* Collected data
+ + + + +

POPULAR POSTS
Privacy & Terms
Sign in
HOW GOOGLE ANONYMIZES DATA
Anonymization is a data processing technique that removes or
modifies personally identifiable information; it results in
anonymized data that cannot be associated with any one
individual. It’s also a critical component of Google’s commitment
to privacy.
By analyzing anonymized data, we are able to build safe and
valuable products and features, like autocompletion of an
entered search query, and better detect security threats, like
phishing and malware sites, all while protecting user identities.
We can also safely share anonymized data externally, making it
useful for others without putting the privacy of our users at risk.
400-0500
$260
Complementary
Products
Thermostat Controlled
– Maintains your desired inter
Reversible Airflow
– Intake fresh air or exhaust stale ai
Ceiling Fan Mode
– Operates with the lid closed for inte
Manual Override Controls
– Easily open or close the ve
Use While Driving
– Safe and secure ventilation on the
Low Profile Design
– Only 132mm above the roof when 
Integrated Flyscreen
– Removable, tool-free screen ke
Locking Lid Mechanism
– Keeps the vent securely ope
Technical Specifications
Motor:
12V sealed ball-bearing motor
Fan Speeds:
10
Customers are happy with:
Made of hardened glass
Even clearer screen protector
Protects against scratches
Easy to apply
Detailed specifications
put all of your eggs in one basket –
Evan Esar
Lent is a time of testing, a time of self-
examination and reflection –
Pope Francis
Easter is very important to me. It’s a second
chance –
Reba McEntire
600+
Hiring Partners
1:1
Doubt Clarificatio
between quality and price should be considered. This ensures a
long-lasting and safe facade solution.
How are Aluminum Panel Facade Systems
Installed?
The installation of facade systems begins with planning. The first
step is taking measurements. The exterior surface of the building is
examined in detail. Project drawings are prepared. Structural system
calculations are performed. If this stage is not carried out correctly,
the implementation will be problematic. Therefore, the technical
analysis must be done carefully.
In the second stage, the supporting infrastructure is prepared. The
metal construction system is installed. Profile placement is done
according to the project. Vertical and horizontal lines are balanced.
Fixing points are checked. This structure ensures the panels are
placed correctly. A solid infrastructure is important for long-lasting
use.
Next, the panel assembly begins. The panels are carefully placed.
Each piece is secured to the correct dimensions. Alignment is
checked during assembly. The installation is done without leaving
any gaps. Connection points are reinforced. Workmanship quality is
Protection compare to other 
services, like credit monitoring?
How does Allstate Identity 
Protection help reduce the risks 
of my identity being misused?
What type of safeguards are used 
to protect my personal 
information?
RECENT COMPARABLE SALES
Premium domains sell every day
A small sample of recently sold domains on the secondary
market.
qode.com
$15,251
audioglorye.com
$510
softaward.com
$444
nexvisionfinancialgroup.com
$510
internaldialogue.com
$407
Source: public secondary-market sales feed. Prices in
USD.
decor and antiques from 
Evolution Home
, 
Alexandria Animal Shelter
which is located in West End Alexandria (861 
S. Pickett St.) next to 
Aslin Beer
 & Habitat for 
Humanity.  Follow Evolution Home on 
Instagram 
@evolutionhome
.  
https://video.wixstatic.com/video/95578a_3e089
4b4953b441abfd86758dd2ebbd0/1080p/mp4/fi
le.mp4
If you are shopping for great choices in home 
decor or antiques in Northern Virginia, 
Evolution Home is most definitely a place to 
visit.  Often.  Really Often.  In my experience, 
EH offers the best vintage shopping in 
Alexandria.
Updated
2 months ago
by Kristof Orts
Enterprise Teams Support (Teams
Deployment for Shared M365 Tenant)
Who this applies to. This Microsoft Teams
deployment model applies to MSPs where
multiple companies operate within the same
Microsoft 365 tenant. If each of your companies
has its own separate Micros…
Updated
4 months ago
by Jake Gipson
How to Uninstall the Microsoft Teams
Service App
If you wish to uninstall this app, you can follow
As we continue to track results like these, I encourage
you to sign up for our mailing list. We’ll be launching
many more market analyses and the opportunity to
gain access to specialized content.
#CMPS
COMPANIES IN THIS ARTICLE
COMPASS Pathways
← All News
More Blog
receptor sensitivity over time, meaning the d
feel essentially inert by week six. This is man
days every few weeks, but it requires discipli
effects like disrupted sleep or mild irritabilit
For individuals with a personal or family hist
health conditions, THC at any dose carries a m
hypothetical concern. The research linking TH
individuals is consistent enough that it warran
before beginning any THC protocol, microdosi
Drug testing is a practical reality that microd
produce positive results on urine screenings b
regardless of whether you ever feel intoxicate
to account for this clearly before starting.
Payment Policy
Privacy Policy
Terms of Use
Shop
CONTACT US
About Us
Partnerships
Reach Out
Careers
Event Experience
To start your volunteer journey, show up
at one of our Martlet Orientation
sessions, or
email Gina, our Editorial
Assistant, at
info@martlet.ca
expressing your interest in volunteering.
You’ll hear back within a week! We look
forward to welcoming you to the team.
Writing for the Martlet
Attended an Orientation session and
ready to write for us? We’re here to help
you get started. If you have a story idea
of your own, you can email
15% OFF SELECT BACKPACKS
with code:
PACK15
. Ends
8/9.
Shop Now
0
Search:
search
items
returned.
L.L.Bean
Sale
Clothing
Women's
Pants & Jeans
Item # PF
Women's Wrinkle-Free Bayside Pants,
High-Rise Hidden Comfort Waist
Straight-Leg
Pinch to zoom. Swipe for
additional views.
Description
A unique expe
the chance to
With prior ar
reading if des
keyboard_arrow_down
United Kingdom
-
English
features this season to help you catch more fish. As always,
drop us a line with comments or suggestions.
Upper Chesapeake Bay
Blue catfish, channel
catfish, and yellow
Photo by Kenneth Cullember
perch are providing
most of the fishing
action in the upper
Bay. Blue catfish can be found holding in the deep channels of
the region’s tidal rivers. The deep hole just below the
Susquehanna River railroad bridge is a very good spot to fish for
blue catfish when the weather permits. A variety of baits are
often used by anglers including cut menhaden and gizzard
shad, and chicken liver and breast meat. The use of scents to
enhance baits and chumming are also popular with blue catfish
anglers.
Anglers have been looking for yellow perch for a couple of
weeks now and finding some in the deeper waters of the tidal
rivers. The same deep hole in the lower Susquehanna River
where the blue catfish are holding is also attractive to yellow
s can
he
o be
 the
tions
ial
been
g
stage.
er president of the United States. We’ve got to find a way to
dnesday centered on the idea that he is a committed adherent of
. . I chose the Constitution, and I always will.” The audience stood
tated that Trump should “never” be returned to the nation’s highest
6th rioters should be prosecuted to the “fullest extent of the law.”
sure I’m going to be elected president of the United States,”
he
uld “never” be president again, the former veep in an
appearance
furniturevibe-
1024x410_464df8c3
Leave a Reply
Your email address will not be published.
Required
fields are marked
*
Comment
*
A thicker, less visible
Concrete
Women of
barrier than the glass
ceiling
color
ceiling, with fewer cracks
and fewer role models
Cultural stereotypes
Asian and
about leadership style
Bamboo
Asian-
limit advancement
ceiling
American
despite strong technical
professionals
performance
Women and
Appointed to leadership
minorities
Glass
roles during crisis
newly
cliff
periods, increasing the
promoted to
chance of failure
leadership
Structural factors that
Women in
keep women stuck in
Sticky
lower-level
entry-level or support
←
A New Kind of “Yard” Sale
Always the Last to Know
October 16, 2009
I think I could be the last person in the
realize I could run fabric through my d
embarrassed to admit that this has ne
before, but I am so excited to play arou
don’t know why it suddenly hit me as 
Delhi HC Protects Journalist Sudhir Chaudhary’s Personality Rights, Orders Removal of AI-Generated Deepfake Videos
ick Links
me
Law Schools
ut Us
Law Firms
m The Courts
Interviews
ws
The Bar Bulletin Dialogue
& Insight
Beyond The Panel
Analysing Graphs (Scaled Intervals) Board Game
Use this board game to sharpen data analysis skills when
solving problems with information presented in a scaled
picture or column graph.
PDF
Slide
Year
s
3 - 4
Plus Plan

+ + + + +

* Exercise requirements
Which lines in the entries above contain "long"? Pull each of them out.

* Answer
long-lasting and safe facade solution.
placed correctly. A solid infrastructure is important for long-lasting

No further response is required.